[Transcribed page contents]
-*-*-
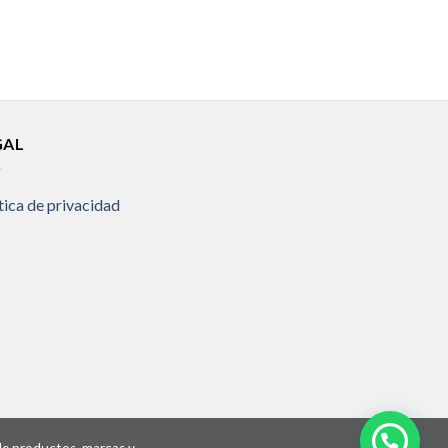
GAL
tica de privacidad
 de productos, marcas y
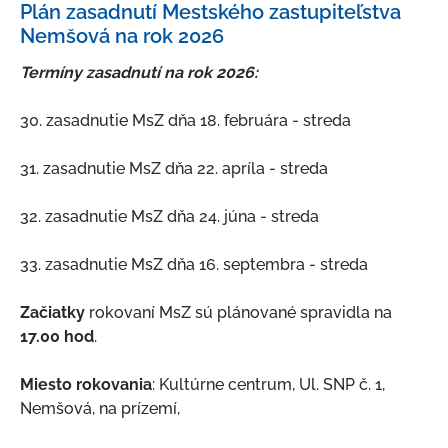
Plán zasadnutí Mestského zastupiteľstva
Mestské zastupiteľstvo
Nemšová na rok 2026
Poslanci MsZ
Termíny zasadnutí na rok 2026:
Zápisnice, uznesenia a materiály na rokovanie MsZ
30. zasadnutie MsZ dňa 18. februára - streda
Účasť poslancov na MsZ
Rokovací poriadok a poriadok odmeňovania
31. zasadnutie MsZ dňa 22. apríla - streda
Plán zasadnutí Mestského zastupiteľstva Nemšová
na rok 2026
32. zasadnutie MsZ dňa 24. júna - streda
Komisie MsZ
33. zasadnutie MsZ dňa 16. septembra - streda
Výbory mestských častí
Začiatky
rokovaní MsZ sú plánované spravidla na
Hlavný kontrolór
17.00 hod
.
Mestský úrad
Miesto rokovania
: Kultúrne centrum, Ul. SNP č. 1,
Všeobecne záväzné nariadenia
Nemšová, na prízemí,
Voľby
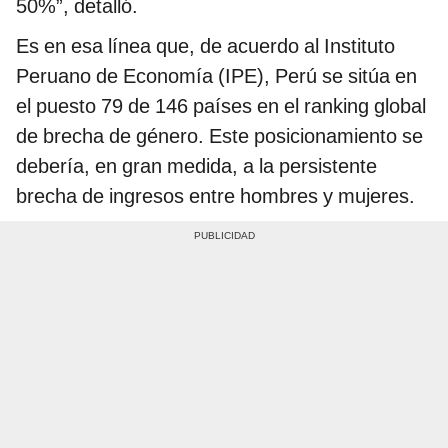
50%”, detalló.
Es en esa línea que, de acuerdo al Instituto
Peruano de Economía (IPE), Perú se sitúa en
el puesto 79 de 146 países en el ranking global
de brecha de género. Este posicionamiento se
debería, en gran medida, a la persistente
brecha de ingresos entre hombres y mujeres.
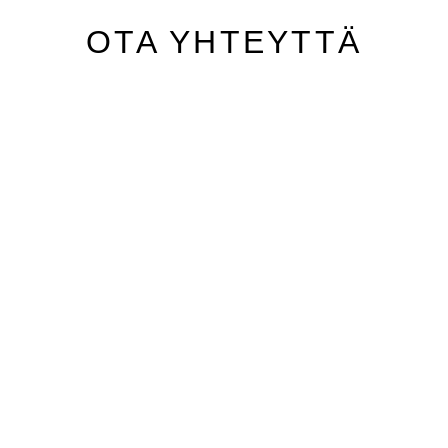
OTA YHTEYTTÄ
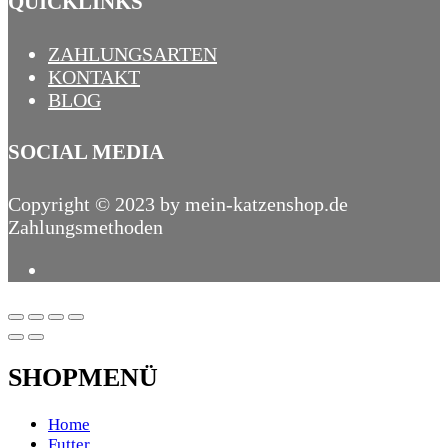
QUICKLINKS
ZAHLUNGSARTEN
KONTAKT
BLOG
SOCIAL MEDIA
Copyright © 2023 by mein-katzenshop.de
Zahlungsmethoden
SHOPMENÜ
Home
Futter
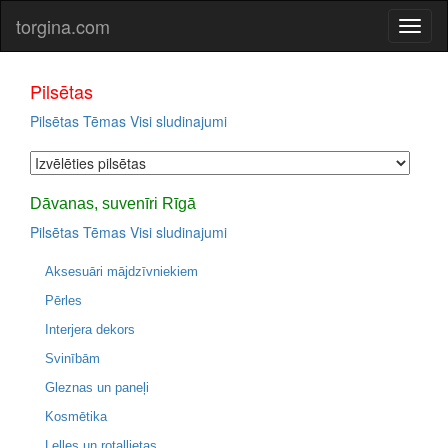
torgina.com
Pilsētas
Pilsētas
Tēmas
Visi sludinajumi
Dāvanas, suvenīri Rīgā
Pilsētas
Tēmas
Visi sludinajumi
Aksesuāri mājdzīvniekiem
Pērles
Interjera dekors
Svinībām
Gleznas un paneļi
Kosmētika
Lelles un rotaļlietas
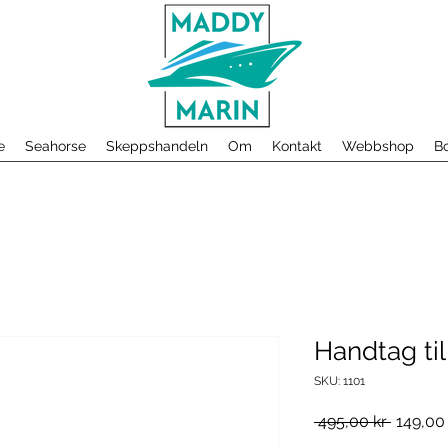
e
Seahorse
Skeppshandeln
Om
Kontakt
Webbshop
Bo
Handtag til
SKU: 1101
Ordinar
 495,00 kr 
149,00
pris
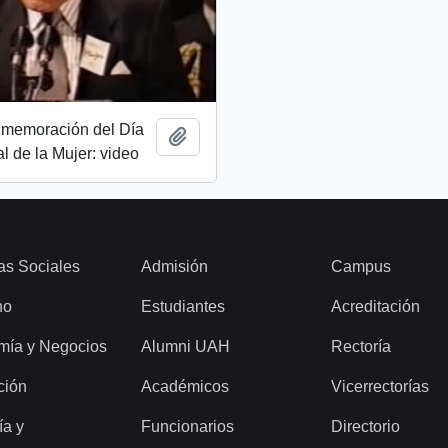
nmemoración del Día
Add to clipboard
al de la Mujer: video
as Sociales
Admisión
Campus
ho
Estudiantes
Acreditación
mía y Negocios
Alumni UAH
Rectoría
ción
Académicos
Vicerrectorías
ía y
Funcionarios
Directorio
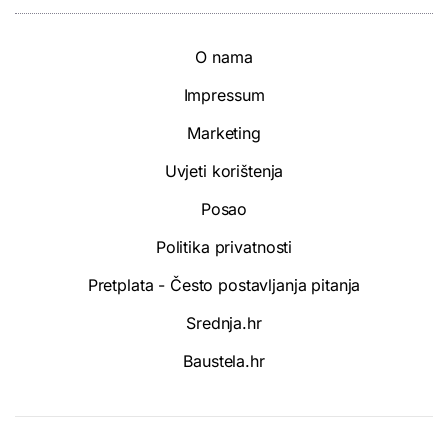
O nama
Impressum
Marketing
Uvjeti korištenja
Posao
Politika privatnosti
Pretplata - Često postavljanja pitanja
Srednja.hr
Baustela.hr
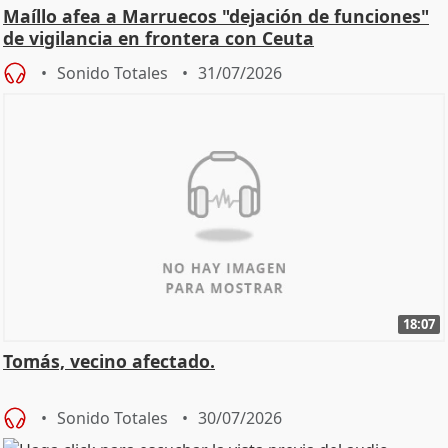
Maíllo afea a Marruecos "dejación de funciones"
de vigilancia en frontera con Ceuta
Sonido Totales
31/07/2026
18:07
Tomás, vecino afectado.
Sonido Totales
30/07/2026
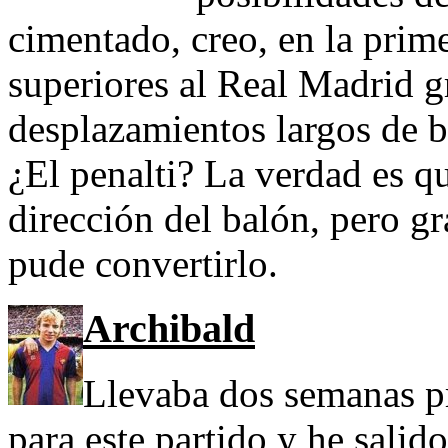
cimentado, creo, en la prim
superiores al Real Madrid gr
desplazamientos largos de b
¿El penalti? La verdad es 
dirección del balón, pero gr
pude convertirlo.
Archibald
Llevaba dos semanas 
para este partido y he salido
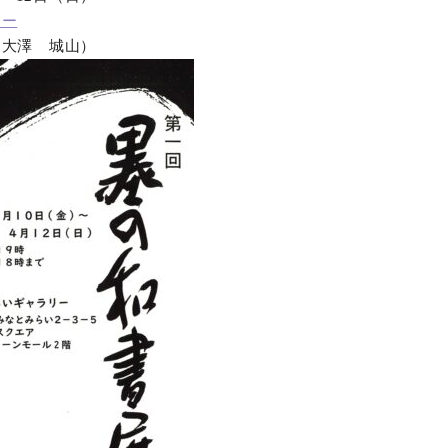
リー
オンラインショップ
：大澤 城山）
お問い合わせ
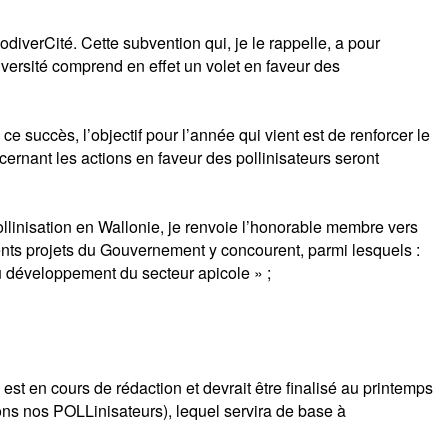
verCité. Cette subvention qui, je le rappelle, a pour
versité comprend en effet un volet en faveur des
uccès, l’objectif pour l’année qui vient est de renforcer le
ernant les actions en faveur des pollinisateurs seront
ollinisation en Wallonie, je renvoie l’honorable membre vers
nts projets du Gouvernement y concourent, parmi lesquels :
au développement du secteur apicole » ;
st en cours de rédaction et devrait être finalisé au printemps
ons nos POLLinisateurs), lequel servira de base à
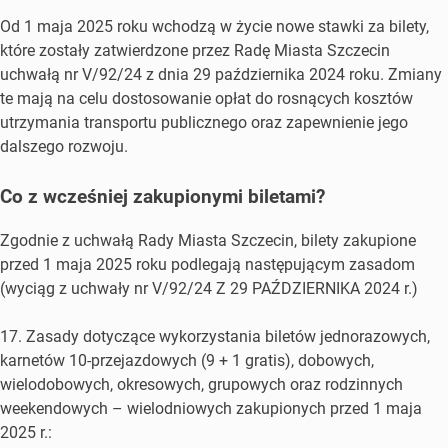
Od 1 maja 2025 roku wchodzą w życie nowe stawki za bilety,
które zostały zatwierdzone przez Radę Miasta Szczecin
uchwałą nr V/92/24 z dnia 29 października 2024 roku.
Zmiany
te mają na celu dostosowanie opłat do rosnących kosztów
utrzymania transportu publicznego oraz zapewnienie jego
dalszego rozwoju.
Co z wcześniej zakupionymi biletami?
Zgodnie z uchwałą Rady Miasta Szczecin, bilety zakupione
przed 1 maja 2025 roku podlegają następującym zasadom
(wyciąg z uchwały nr V/92/24 Z 29 PAŹDZIERNIKA 2024 r.)
17. Zasady dotyczące wykorzystania biletów jednorazowych,
karnetów 10-przejazdowych (9 + 1 gratis), dobowych,
wielodobowych, okresowych, grupowych oraz rodzinnych
weekendowych – wielodniowych zakupionych przed 1 maja
2025 r.:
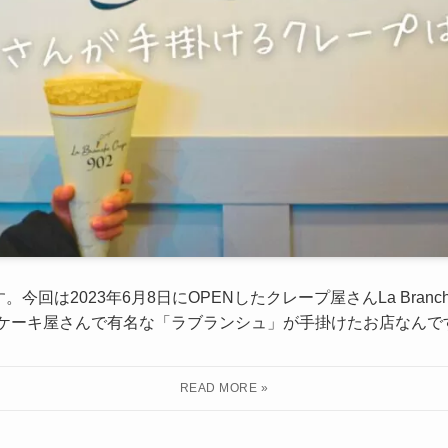
は2023年6月8日にOPENしたクレープ屋さんLa Branche 
とケーキ屋さんで有名な「ラブランシュ」が手掛けたお店なんで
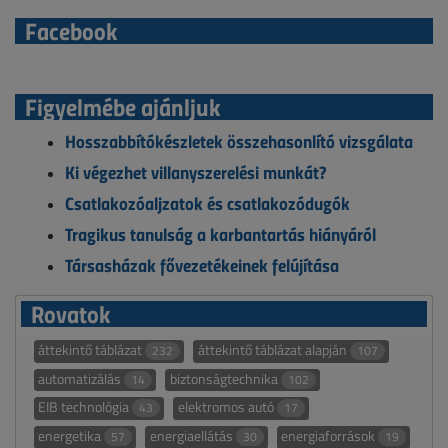
Facebook
Figyelmébe ajánljuk
Hosszabbítókészletek összehasonlító vizsgálata
Ki végezhet villanyszerelési munkát?
Csatlakozóaljzatok és csatlakozódugók
Tragikus tanulság a karbantartás hiányáról
Társasházak fővezetékeinek felújítása
Rovatok
áttekintő táblázat
áttekintő táblázat alapján
232
107
automatizálás
biztonságtechnika
14
102
EIB technológia
elektromos autó
43
17
energetika
energiaellátás
energiaforrások
57
30
19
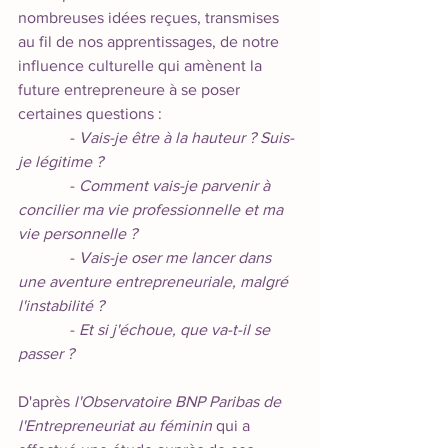
nombreuses idées reçues, transmises 
au fil de nos apprentissages, de notre 
influence culturelle qui amènent la 
future entrepreneure à se poser 
certaines questions : 
             - 
Vais-je être à la hauteur ? Suis-
je légitime
?
             - 
Comment vais-je parvenir à 
concilier ma vie professionnelle et ma 
vie personnelle
?
             - 
Vais-je oser me lancer dans 
une aventure entrepreneuriale, malgré 
l'instabilité ?
             - 
Et si j'échoue, que va-t-il se 
passer ?
D'après 
l'Observatoire BNP Paribas de 
l'Entrepreneuriat au féminin
 qui a 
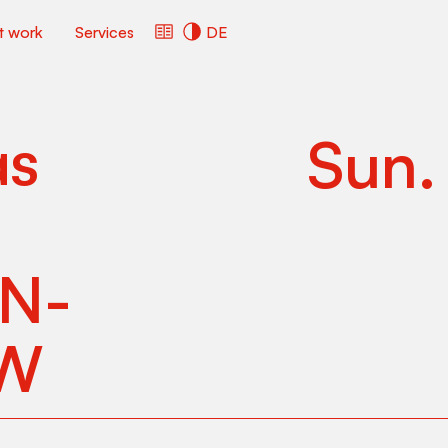
ct work
Services
DE
as
Sun
N­­
OW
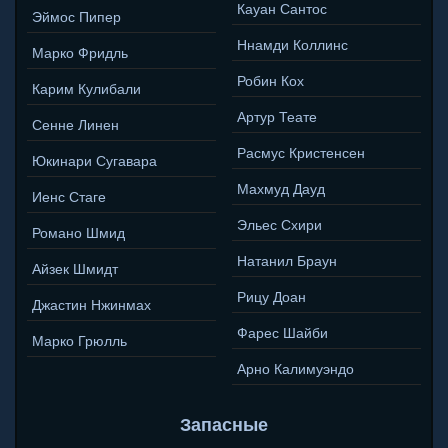
Кауан Сантос
Эймос Пипер
Ннамди Коллинс
Марко Фридль
Робин Кох
Карим Кулибали
Артур Теате
Сенне Линен
Расмус Кристенсен
Юкинари Сугавара
Махмуд Дауд
Иенс Стаге
Эльес Схири
Романо Шмид
Натанил Браун
Айзек Шмидт
Рицу Доан
Джастин Нжинмах
Фарес Шайби
Марко Грюлль
Арно Калимуэндо
Запасные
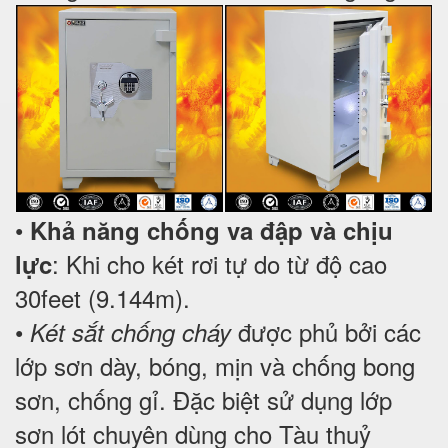
•
Khả năng chống va đập và chịu
: Khi cho két rơi tự do từ độ cao
lực
30feet (9.144m).
•
được phủ bởi các
Két sắt chống cháy
lớp sơn dày, bóng, mịn và chống bong
sơn, chống gỉ. Đặc biệt sử dụng lớp
sơn lót chuyên dùng cho Tàu thuỷ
-*-*-
### ASSIGNMENT
Looking at the records above, which lines contain "zasadnutie"? Copy those lines.

### ANSWER FOR THIS EXERCISE
30. zasadnutie MsZ dňa 18. februára - streda
31. zasadnutie MsZ dňa 22. apríla - streda
32. zasadnutie MsZ dňa 24. júna - streda
33. zasadnutie MsZ dňa 16. septembra - streda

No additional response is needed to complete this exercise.